#### [Exercise aim]
Beginning with the line of the entries below that holds "Recent Posts" and ending with the line that holds "Costly upfront investment Potential for", transcribe each line exactly as written. Pictures stay out.

------ Information

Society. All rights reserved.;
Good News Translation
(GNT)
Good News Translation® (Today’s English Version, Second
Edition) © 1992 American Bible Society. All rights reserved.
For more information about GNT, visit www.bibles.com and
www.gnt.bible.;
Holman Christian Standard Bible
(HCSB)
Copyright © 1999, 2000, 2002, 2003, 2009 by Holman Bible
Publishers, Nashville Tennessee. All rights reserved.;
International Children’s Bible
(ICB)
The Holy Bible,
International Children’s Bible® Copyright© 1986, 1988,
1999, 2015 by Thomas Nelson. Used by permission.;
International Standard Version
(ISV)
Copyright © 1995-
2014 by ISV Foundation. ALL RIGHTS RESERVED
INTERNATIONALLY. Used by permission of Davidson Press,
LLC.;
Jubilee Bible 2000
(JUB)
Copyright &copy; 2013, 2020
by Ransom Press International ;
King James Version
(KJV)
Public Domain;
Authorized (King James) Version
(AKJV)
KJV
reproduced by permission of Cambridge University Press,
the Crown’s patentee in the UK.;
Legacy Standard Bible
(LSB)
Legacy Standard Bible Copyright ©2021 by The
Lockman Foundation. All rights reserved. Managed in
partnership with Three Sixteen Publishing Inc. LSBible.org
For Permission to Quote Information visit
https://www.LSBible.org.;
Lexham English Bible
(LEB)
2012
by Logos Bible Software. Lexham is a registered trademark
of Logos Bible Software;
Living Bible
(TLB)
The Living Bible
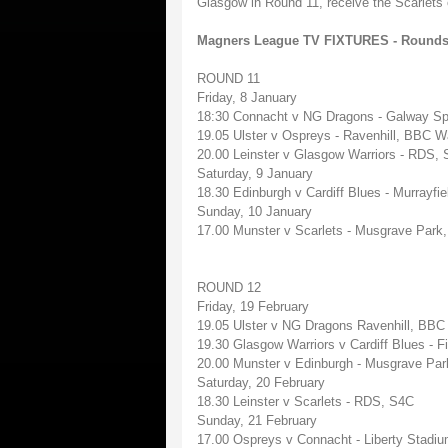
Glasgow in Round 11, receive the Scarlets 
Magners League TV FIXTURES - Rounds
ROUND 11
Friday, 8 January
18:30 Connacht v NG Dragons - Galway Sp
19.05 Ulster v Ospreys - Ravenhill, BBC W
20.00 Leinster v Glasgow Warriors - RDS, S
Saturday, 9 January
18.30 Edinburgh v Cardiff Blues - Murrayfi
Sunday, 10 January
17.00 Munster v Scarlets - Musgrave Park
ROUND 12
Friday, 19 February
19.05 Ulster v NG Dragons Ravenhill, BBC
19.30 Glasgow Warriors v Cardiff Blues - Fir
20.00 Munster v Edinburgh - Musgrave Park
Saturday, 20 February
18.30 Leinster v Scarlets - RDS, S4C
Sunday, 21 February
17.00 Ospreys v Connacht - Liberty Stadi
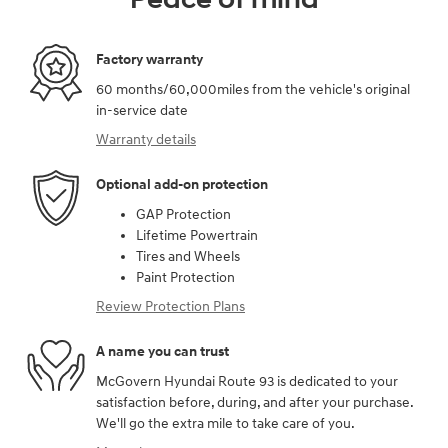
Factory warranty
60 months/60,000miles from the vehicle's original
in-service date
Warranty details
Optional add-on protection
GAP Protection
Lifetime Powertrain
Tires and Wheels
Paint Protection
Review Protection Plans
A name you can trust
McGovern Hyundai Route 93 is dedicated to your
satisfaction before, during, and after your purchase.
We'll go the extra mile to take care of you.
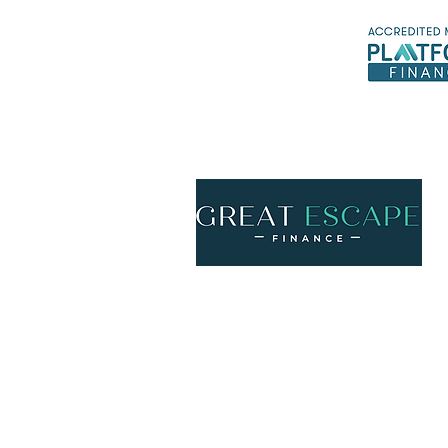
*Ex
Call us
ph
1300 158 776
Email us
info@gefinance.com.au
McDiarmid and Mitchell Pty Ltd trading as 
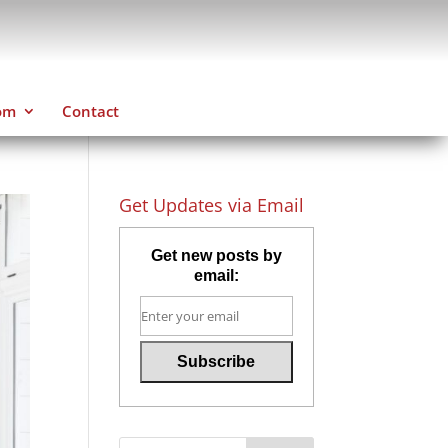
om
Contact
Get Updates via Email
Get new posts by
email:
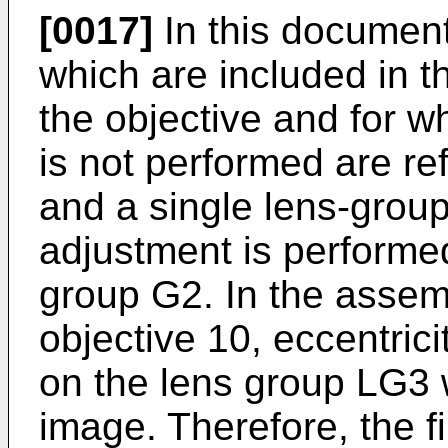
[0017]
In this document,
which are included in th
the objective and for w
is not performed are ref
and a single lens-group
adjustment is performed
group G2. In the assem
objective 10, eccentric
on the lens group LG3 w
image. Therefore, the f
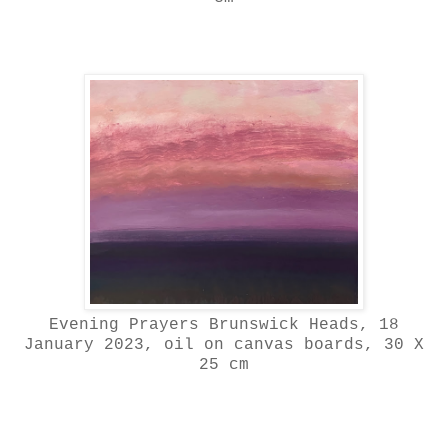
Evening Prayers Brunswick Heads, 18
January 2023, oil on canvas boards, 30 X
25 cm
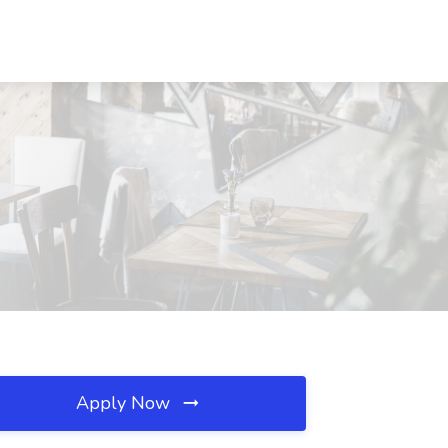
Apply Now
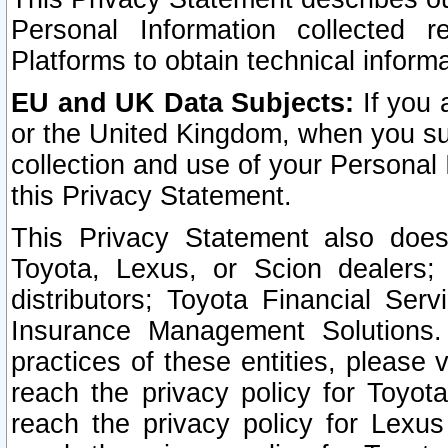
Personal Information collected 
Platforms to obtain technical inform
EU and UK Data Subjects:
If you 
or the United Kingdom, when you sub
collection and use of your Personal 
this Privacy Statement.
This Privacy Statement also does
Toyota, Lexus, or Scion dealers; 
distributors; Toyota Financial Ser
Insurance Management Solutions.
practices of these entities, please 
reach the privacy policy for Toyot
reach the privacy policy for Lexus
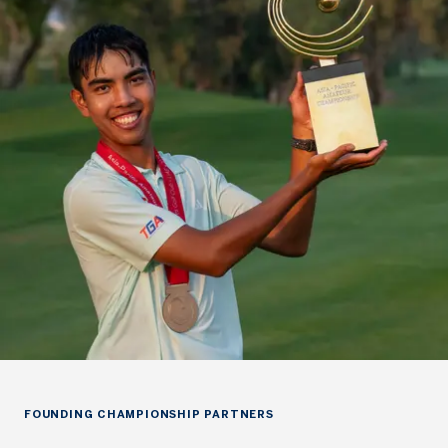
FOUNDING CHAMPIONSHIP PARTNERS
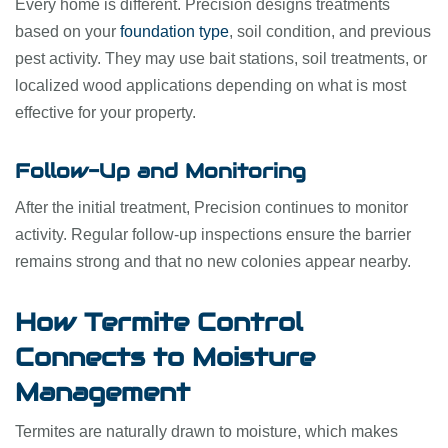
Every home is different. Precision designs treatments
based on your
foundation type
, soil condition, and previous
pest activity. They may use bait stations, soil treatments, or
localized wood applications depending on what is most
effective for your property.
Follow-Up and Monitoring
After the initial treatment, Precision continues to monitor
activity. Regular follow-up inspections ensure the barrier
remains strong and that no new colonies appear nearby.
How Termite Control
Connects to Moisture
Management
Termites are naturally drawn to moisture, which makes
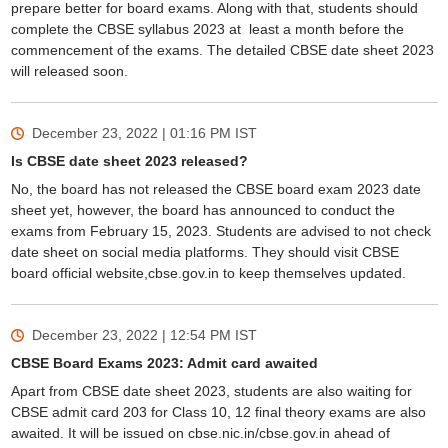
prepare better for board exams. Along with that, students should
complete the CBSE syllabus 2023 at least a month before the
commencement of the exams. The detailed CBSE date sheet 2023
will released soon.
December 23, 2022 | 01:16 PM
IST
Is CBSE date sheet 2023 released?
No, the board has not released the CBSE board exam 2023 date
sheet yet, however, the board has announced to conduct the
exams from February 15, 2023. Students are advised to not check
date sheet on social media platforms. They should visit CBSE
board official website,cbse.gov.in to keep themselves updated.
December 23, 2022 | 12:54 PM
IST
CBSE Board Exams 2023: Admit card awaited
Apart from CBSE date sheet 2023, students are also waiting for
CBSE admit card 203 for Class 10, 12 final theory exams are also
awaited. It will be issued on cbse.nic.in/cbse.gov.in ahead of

------------
------ Information

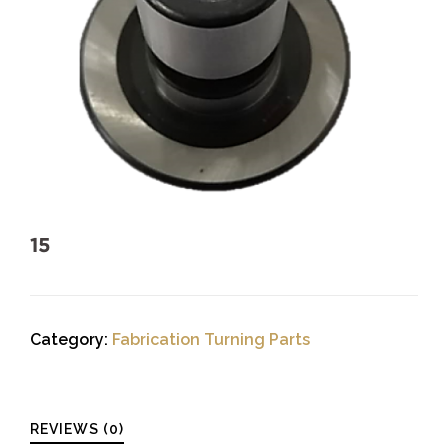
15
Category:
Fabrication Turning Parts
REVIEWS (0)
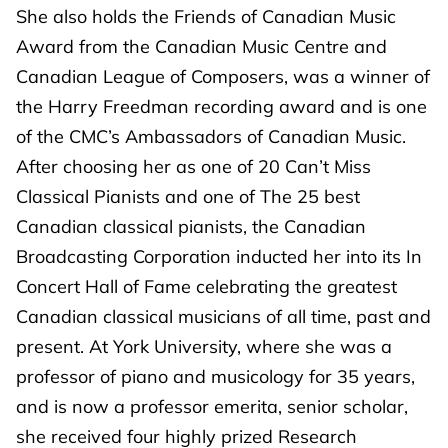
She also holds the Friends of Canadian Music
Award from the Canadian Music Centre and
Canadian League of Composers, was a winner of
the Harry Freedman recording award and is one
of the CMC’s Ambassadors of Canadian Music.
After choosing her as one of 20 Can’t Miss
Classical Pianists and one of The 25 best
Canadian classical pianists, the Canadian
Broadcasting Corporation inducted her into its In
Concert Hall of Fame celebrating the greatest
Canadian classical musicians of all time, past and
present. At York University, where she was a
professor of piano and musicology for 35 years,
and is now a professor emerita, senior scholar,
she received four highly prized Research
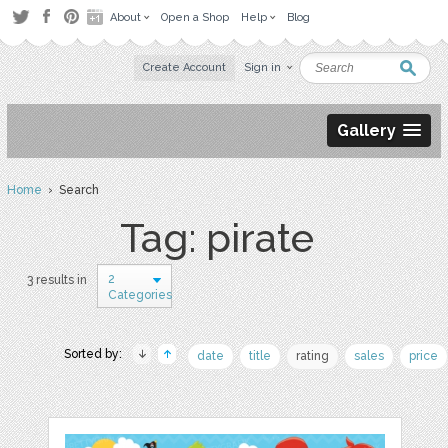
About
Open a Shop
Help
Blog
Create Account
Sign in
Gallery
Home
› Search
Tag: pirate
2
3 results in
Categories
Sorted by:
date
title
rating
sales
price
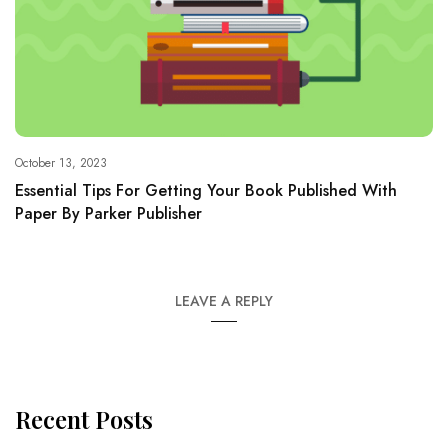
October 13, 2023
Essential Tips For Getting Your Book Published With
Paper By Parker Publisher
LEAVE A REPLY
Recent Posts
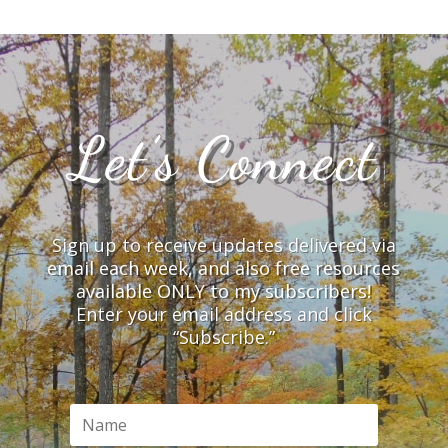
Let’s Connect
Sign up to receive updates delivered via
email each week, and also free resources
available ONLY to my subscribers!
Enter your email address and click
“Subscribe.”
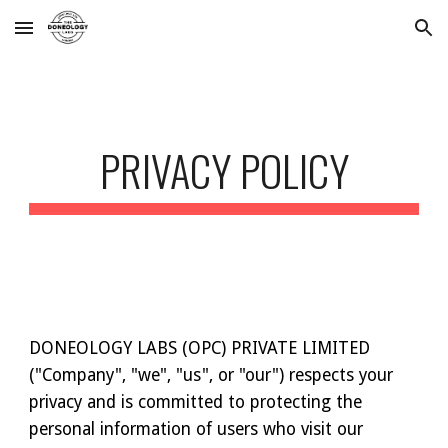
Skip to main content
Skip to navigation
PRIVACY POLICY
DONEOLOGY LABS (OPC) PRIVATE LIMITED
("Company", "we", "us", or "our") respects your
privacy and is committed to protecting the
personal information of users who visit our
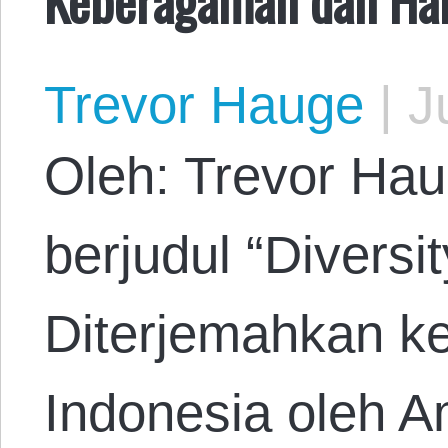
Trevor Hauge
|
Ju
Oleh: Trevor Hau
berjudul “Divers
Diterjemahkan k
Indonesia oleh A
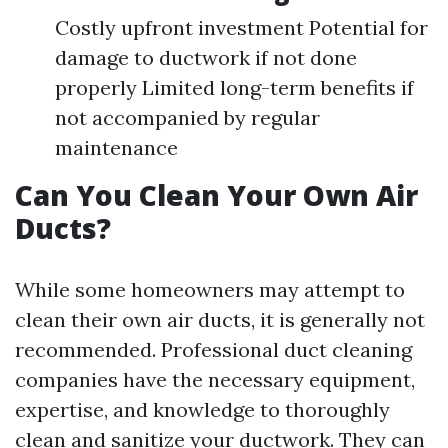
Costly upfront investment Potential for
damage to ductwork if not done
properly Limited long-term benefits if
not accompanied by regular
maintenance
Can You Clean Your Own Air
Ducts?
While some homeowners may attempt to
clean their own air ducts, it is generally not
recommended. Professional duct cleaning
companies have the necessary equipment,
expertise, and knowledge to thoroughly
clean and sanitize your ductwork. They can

------------
------ Information

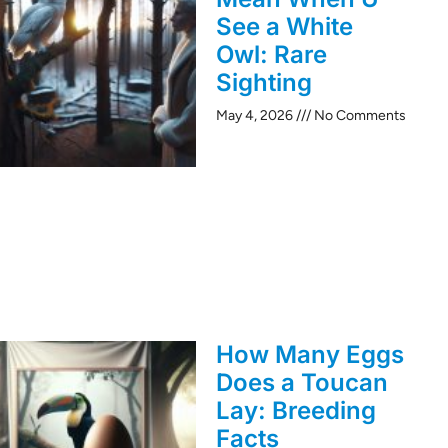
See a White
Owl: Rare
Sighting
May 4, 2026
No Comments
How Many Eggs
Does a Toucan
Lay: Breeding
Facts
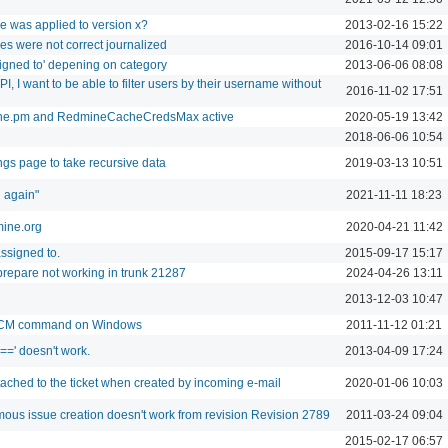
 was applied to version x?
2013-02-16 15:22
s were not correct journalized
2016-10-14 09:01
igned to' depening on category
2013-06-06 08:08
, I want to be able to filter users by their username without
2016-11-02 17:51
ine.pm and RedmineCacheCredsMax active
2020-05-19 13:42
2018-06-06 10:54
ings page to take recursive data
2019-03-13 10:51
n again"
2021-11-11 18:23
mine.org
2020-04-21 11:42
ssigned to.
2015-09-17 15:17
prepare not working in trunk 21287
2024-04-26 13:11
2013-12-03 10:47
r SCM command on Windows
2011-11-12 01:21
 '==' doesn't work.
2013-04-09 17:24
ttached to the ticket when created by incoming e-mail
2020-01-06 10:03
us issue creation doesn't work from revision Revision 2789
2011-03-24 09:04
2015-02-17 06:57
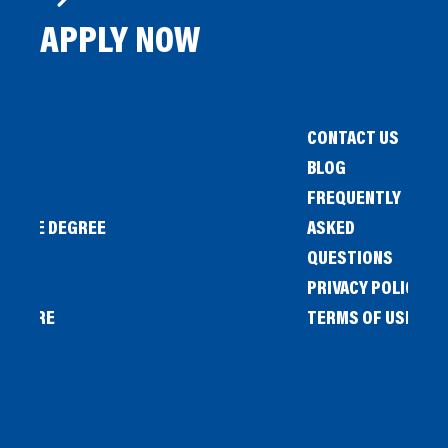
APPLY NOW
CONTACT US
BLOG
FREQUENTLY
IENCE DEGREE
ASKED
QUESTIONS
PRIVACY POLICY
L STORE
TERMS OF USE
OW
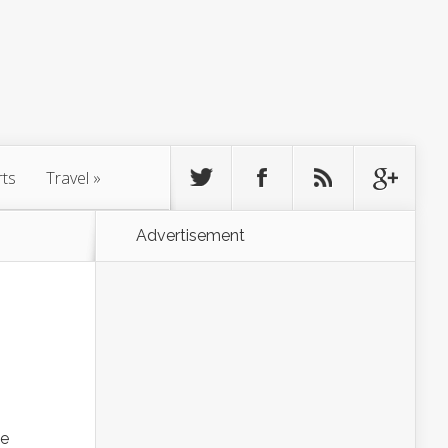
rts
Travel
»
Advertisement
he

------------

#### [Output]
Recent Posts
Let’s Connect
Sign up to receive updates delivered via
email each week, and also free resources
available ONLY to my subscribers!
Enter your email address and click
“Subscribe.”
Skip to main content
Skip to navigation
PRIVACY POLICY
DONEOLOGY LABS (OPC) PRIVATE LIMITED
("Company", "we", "us", or "our") respects your
privacy and is committed to protecting the
personal information of users who visit our
Trevor Hauge
|
Ju
Oleh: Trevor Hau
berjudul “Divers
Diterjemahkan k
Indonesia oleh A
Costly upfront investment Potential for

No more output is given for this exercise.